Jika dilihat dari segi fisik bangunannya, menurutnya, bagian atap dan kusen
memang sudah rusak dan tidak layak.
Sehingga, lanjutnya,
bagian-bagian yang sudah tidak memungkinkan, sudah waktunya direnovasi, akan
diganti dengan yang baru. “Untuk atap kayu itu, kita ganti dengan rangka baja
ringan. Untuk kusen, kita ganti dengan kusen alumunium,” ucapnya.
Pembongkaran sekolah ini
dilakukan pasca kunjungan Mensos ke Sentra “Wyata Guna” di Bandung, termasuk ke
SLBN A Pajajaran, pada Selasa (21/2) lalu.
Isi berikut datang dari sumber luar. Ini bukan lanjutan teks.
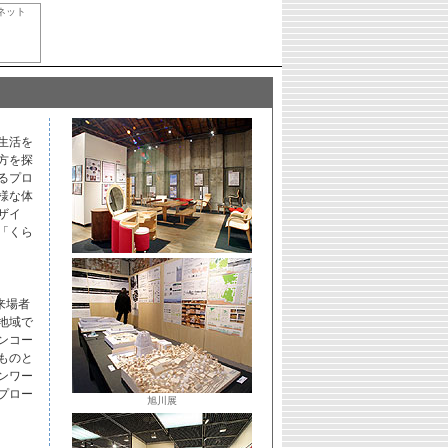
ネット
生活を
方を探
るプロ
様な体
ザイ
「くら
来場者
地域で
ンコー
ものと
ンワー
プロー
旭川展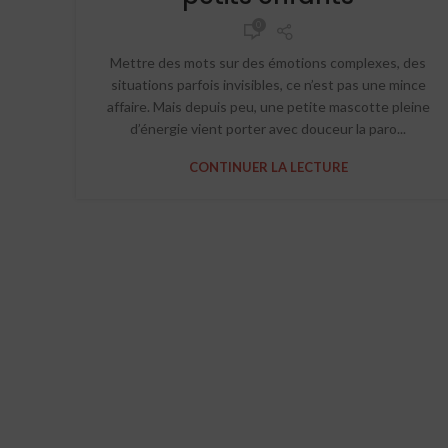
0
Mettre des mots sur des émotions complexes, des
situations parfois invisibles, ce n’est pas une mince
affaire. Mais depuis peu, une petite mascotte pleine
d’énergie vient porter avec douceur la paro...
CONTINUER LA LECTURE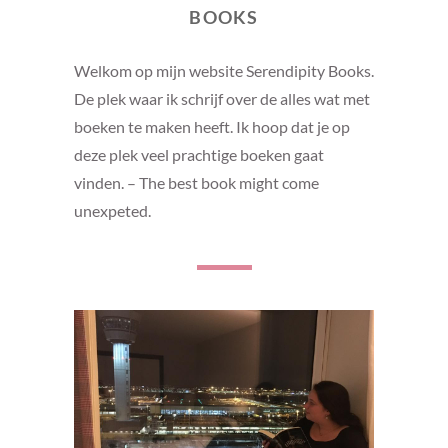
BOOKS
Welkom op mijn website Serendipity Books.
De plek waar ik schrijf over de alles wat met
boeken te maken heeft. Ik hoop dat je op
deze plek veel prachtige boeken gaat
vinden. – The best book might come
unexpeted.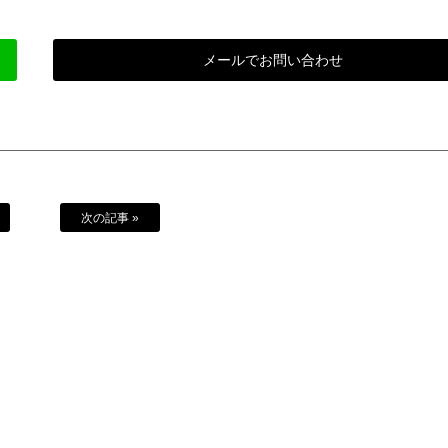
メールでお問い合わせ
次の記事 »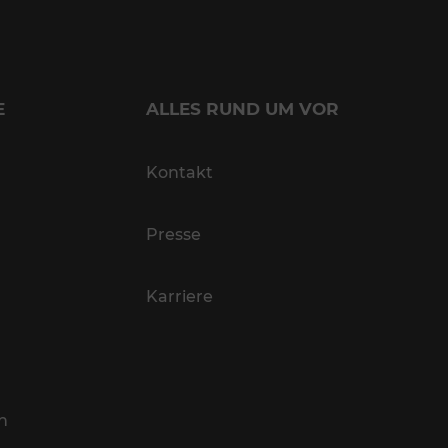
E
ALLES RUND UM VOR
Kontakt
Presse
Karriere
n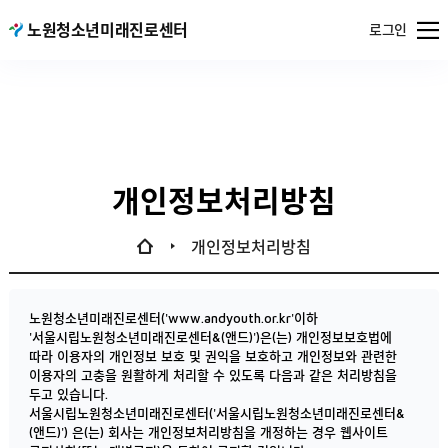
메뉴
노원청소년미래진로센터
서울특별시
로그인
열기
공공서비스
예약
개인정보처리방침
개인정보처리방침
노원청소년미래진로센터('www.andyouth.or.kr'이하
'서울시립노원청소년미래진로센터&(앤드)')은(는) 개인정보보호법에
따라 이용자의 개인정보 보호 및 권익을 보호하고 개인정보와 관련한
이용자의 고충을 원활하게 처리할 수 있도록 다음과 같은 처리방침을
두고 있습니다.
서울시립노원청소년미래진로센터('서울시립노원청소년미래진로센터&
(앤드)') 은(는) 회사는 개인정보처리방침을 개정하는 경우 웹사이트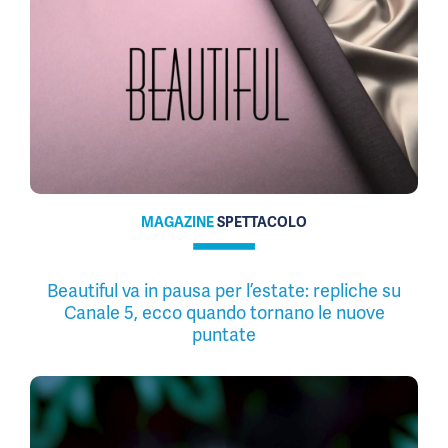
MAGAZINE
SPETTACOLO
Beautiful va in pausa per l’estate: repliche su
Canale 5, ecco quando tornano le nuove
puntate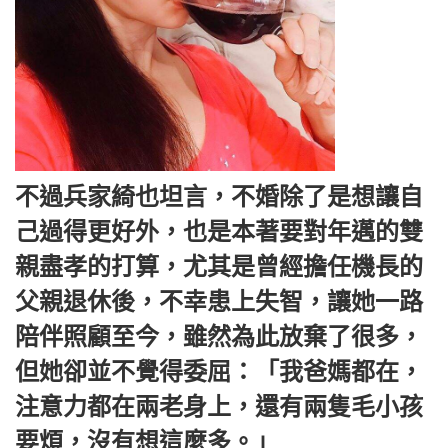
不過兵家綺也坦言，不婚除了是想讓自
己過得更好外，也是本著要對年邁的雙
親盡孝的打算，尤其是曾經擔任機長的
父親退休後，不幸患上失智，讓她一路
陪伴照顧至今，雖然為此放棄了很多，
但她卻並不覺得委屈：「我爸媽都在，
注意力都在兩老身上，還有兩隻毛小孩
要煩，沒有想這麼多。」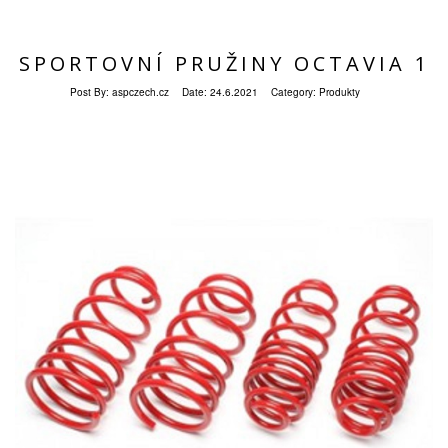
SPORTOVNÍ PRUŽINY OCTAVIA 1
Post By:
aspczech.cz
Date:
24.6.2021
Category:
Produkty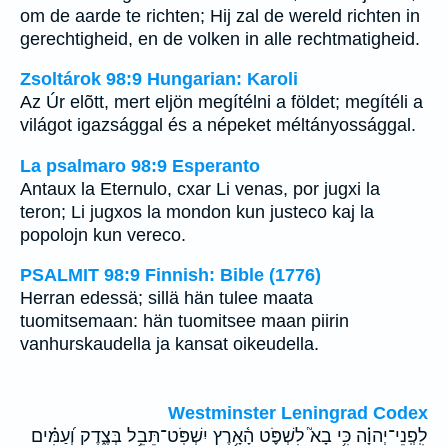
om de aarde te richten; Hij zal de wereld richten in
gerechtigheid, en de volken in alle rechtmatigheid.
Zsoltárok 98:9 Hungarian: Karoli
Az Úr elõtt, mert eljön megítélni a földet; megítéli a
világot igazsággal és a népeket méltányossággal.
La psalmaro 98:9 Esperanto
Antaux la Eternulo, cxar Li venas, por jugxi la
teron; Li jugxos la mondon kun justeco kaj la
popolojn kun vereco.
PSALMIT 98:9 Finnish: Bible (1776)
Herran edessä; sillä hän tulee maata
tuomitsemaan: hän tuomitsee maan piirin
vanhurskaudella ja kansat oikeudella.
Westminster Leningrad Codex
לִֽפְֽנֵי־יְהוָ֗ה כִּ֥י בָא֮ לִשְׁפֹּ֪ט הָ֫אָ֥רֶץ יִשְׁפֹּֽט־תֵּבֵ֥ל בְּצֶ֑דֶק וְ֝עַמִּ֗ים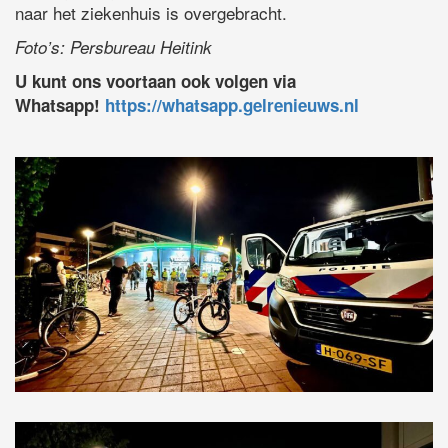
naar het ziekenhuis is overgebracht.
Foto’s: Persbureau Heitink
U kunt ons voortaan ook volgen via
Whatsapp!
https://whatsapp.gelrenieuws.nl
Mensos berkomitmen meningkatkan
kualitas fasilitas kelas dan membangun kapasitas siswa di sekolah tersebut.
"Oke, gedung diperbaiki,
ruangan ditambah, yang rusak diperbaiki. Kita selesaikan (renovasi sekolah
ini). Apa yang bisa dikembangkan," kata Mensos belum lama ini.
Asah Kemandirian Siswa Penyandang
Disabilitas
Pada kunjungan itu, Mensos Risma
mempertimbangkan perkembangan siswa-siswi di SLBN A Pajajaran ke depannya, yang
memerlukan pekerjaan setelah bersekolah sehingga Mensos mendirikan kafe dan
sentra usaha untuk penyandang disabilitas.
“Seiring berjalannya waktu, dalam
perkembangannya, anak-anak disabilitas yang sekolah di sini butuh pekerjaan.
Akhirnya, kita buatkan kafe untuk tuna netra. Ada juga sentra usaha lainnya
untuk disabilitas fisik, ODGJ, dan lainnya di sini,” kata Risma menjelaskan.
Kafe dan sentra usaha itu dapat
digunakan sebagai wadah pembelajaran agar para penyandang disabilitas dapat
berwirausaha secara mandiri untuk memenuhi kehidupannya sendiri.
Dikatakan Risma, tidak sedikit
dari mereka yang kemudian mampu menghasilkan uang justru lebih banyak
dibandingkan orang yang bukan penyandang disabilitas. Potensi ini yang coba
dibangun oleh Kemensos di setiap sentra, seperti di Sentra “Wyata Guna” di
Bandung.
Dalam hal ini, Kemensos terus mendorong kemandirian untuk para penyandang disabilitas, termasuk dalam hal pendidikan, hingga kemandiriannya, melalui sentra-sentra Kemensos yang bersifat multi layanan di seluruh Indonesia.